For example, on November 17, 2016, the OEB issued a procedural order for Union Gas’ application concurrently with its Decision,9 requesting that Union advise the OEB of how it proposes to proceed with its application in light of the OEB’s Decision in the Generic Proceeding. In a letter dated December 22, 2016, Union advised the OEB that it will update its application and evidence to reflect the OEB’s findings in EB 2016-0004 and expects to file its updated application and evidence with the OEB by the end of March 2017.  One might expect that Enbridge will file a similarly re-framed application, based on the projects the initially identified during the Generic Proceeding.

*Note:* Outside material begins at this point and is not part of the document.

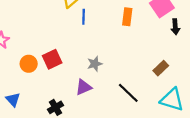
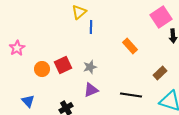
orange rectangle: (127, 17) -> (130, 46), moved, turned -49
gray star: (95, 64) -> (90, 67), moved
black line: (128, 93) -> (131, 95), turned -35

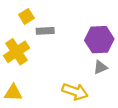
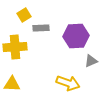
purple hexagon: (99, 40) -> (76, 36), moved
yellow cross: (16, 52) -> (15, 47), turned 30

In addition, while the Decision opens the door for new expansion opportunities that were previously uneconomic, whether the Decision will actually result in a level playing field for potential new entrants and existing gas utilities in Ontario remains to be seen. On January 5, 2017, the OEB issued the first procedural order in the EPCOR application for approval of its franchise agreements with the South Bruce communities. In it the OEB canvassed whether any other parties to the Generic Proceeding were interested in serving the areas covered by the EPCOR Applications. Union Gas responded, filing a letter on January 19, 2017 notifying the Board of its interest in serving the areas covered by the EPCOR applications.

*John Vellone is a partner in the Toronto office of Borden Ladner Gervais LLP and is a member of the Electricity Markets and IT Groups. Mr. Vellone acted for the South Bruce municipalities during the natural gas expansion hearing.

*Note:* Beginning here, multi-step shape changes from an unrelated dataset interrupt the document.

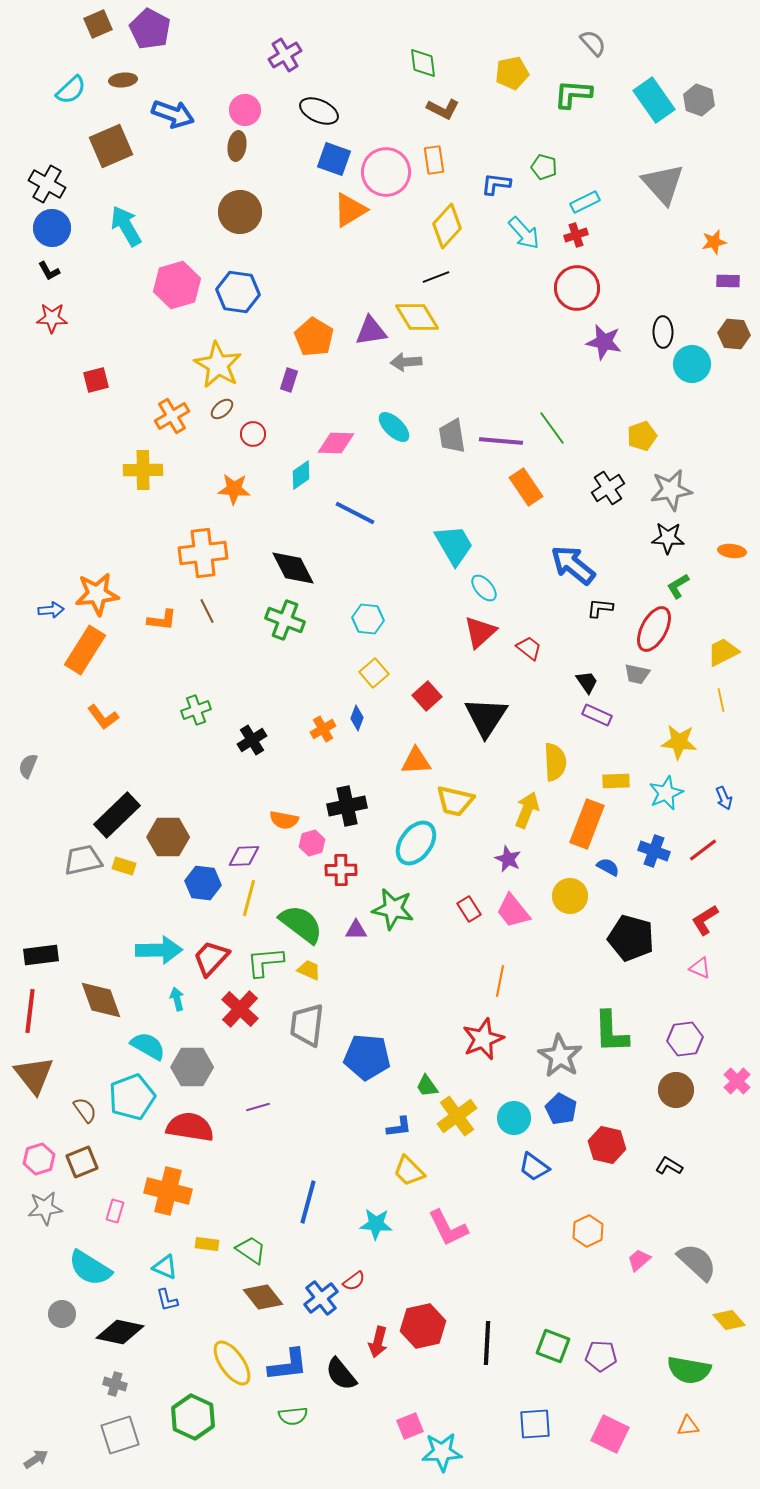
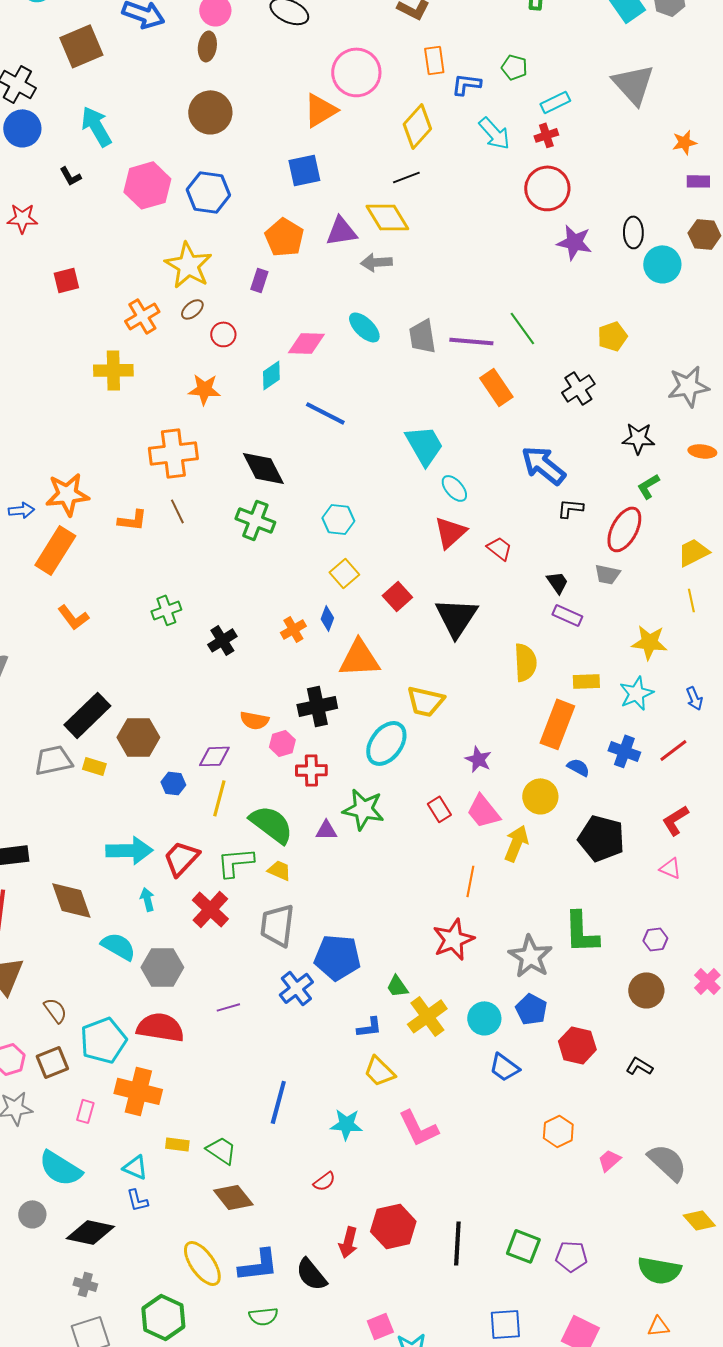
blue square: (334, 159) -> (304, 170), moved, turned -32
orange rectangle: (434, 160) -> (434, 60), moved
black L-shape: (49, 271) -> (70, 176), moved
gray star: (671, 490) -> (688, 386), moved
orange triangle: (416, 761) -> (359, 658), moved, size x1.4
yellow arrow: (527, 810) -> (516, 843), moved
blue hexagon: (203, 883) -> (173, 783), size x0.7
purple hexagon: (685, 1039) -> (655, 939), size x0.7
cyan pentagon: (132, 1097) -> (103, 1040), moved
blue cross: (321, 1298) -> (296, 988), moved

**Jessica-Ann Buchta is an associate at Borden Ladner Gervais LLP in the Electricity Markets Group, practicing corporate/commercial and regulatory law with a focus on energy law and matters relating to the electricity sector.

  1.   Ontario Energy Board Generic Proceeding on Community Expansion (17 November 2016), EB-2016-0004.
  2.   The author acted for the South Bruce municipalities during the Generic Proceeding.
  3.   Ontario, Report of the Board in the matter of a hearing to inquire into, hear and determine certain matters relating to natural gas system expansion for The Consumers’ Gas Company Ltd, Union Gas Limited and Centra Gas Ontario Inc, EBO 188 (Toronto: Ontario Energy Board, 1998).
  4.   Ontario, Achieving Balance: Ontario’s Long-Term Energy Plan (Toronto: Ministry of Energy, 2013) at 77, online: <http://www.energy.gov.on.ca/en/ltep/achieving-balance-ontarios-long-term-energy-plan/>.
  5.   Union Gas Limited, Application for approval to expand natural gas service to certain rural and remote communities in Ontario; for certain exemptions to meet revenue recovery requirements that apply to pipeline projects and approval to construct facilities to serve the communities of Milverton, Prince Township and the Chippewas of Kettle and Stony Point and Lambton Shores,  EB-2015-0179.
  6.   EB 2016-0004, supra note 1.
  7.   Ibid at p 4.
  8.   Ibid.
  9.   Supra note 5.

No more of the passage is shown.